In August 2025, we announced our sponsorship of the Open Source Initiative and launched Block’s Open Source Public Policy Lab. We set out five principles we believed should guide policy thinking on open source and we promised to back them with substance.

Today, we’re releasing Open Source as Critical Infrastructure, a white paper developed with input from our partner, the Open Source Initiative.

Open source: Block’s past and future

Block’s business has an open source heritage. From foundational infrastructure to the libraries and frameworks used daily in products across the world, software depends on decades of collaborative, open source, development. We’re not unusual in this. An estimated 96% of commercial codebases contain open source elements.

Over time, we’ve given back. OkHttp, our HTTP client for Java and Kotlin, is now the default on Android devices. Bitkey, our self-custody bitcoin wallet’s software, is released under a permissive MIT licence, which allows free use and adaptation. In December 2025, we contributed Goose, our agentic AI framework, to the newly formed Agentic AI Foundation under the Linux Foundation, alongside our founding partners Anthropic and OpenAI. Beyond software, we’re pursuing OpenIP, an evolution in our approach to intellectual property rights informed by open source principles.

Overcoming the tragedy of the commons

Harvard research estimates open source generates US$8.8 trillion in value annually, against supply-side costs of around $4.15 billion. The same study estimates that just 5% of developers create 96% of that value, most without compensation or institutional support. Everyone benefits, but without coordinated protection, the resource depletes through developer burnout, emergent security vulnerabilities, and project abandonment.

In reflecting on the state of technology, competition and progress, we landed on the idea that open source is critical infrastructure. It powers the tools we use every day and serves as the backbone of the internet. Despite its pivotal role, it remains undervalued in policy circles, poorly understood by regulators, and underfunded compared to the public investment we give things like roads, utilities, and research. The paper makes the case for treating open source as the public good it is.

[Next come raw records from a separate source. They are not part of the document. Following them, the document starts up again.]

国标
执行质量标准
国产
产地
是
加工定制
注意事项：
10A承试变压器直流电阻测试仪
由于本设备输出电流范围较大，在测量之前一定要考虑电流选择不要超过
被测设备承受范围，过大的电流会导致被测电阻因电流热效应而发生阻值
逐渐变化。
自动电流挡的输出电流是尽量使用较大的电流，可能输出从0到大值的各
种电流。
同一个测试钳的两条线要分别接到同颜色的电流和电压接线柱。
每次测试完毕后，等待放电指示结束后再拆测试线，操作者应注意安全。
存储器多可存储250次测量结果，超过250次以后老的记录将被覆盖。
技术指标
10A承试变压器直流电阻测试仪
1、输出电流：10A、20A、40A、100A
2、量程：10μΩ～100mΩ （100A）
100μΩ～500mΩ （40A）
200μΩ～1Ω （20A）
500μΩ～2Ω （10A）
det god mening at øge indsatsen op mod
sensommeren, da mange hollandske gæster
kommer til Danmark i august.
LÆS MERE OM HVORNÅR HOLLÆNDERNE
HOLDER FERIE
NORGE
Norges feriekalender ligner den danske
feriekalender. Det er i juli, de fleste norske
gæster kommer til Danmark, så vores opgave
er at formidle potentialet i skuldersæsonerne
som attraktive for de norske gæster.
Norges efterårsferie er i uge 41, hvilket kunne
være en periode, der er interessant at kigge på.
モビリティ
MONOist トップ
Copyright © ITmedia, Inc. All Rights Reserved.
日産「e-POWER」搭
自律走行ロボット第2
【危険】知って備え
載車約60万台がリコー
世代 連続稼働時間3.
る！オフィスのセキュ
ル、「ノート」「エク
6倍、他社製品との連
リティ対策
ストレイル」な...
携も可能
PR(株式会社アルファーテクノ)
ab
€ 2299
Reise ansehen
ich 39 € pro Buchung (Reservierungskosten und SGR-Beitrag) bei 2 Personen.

Some governments have started to act. Germany’s Sovereign Tech Fund has invested €23.5 million in over 60 open source projects since 2022. The EU’s Cyber Resilience Act exempts non-commercial open source from compliance burdens while establishing voluntary security attestation programs. These are promising signals but remain exceptions.

Block’s policy proposals

The paper presents a set of targeted policy proposals for governments and regulators seeking to advance responsible adoption while protecting open source communities:

1. Public good investment: Sustainable funding, liability protections for maintainers, and security audits for critical open source projects.
2. Standing advisory groups to give policymakers direct access to technical expertise, modelled on precedents the European Commission has used successfully.
3. International coordination through bodies like the Financial Stability Board, IOSCO, and the BIS for proportionate, risk-based supervision across jurisdictions.
4. Sandbox testing of the kind the UK’s FCA has pioneered, allowing regulators to learn how potential rules might affect open source communities before they’re finalised.
5. Regulatory clarity for non-custodial developers who never hold customer funds.
6. Procurement reform so open source solutions can compete fairly in government tenders, reducing vendor lock-in.

An invitation

This white paper is a starting point. If you’re a policymaker, regulator, developer, or advocate with a stake in the future of open source, we want to hear from you. Get in touch at opensource@block.xyz.

Open source is a civic resource and a public good. It already powers the digital world. Let’s make sure it’s treated like one.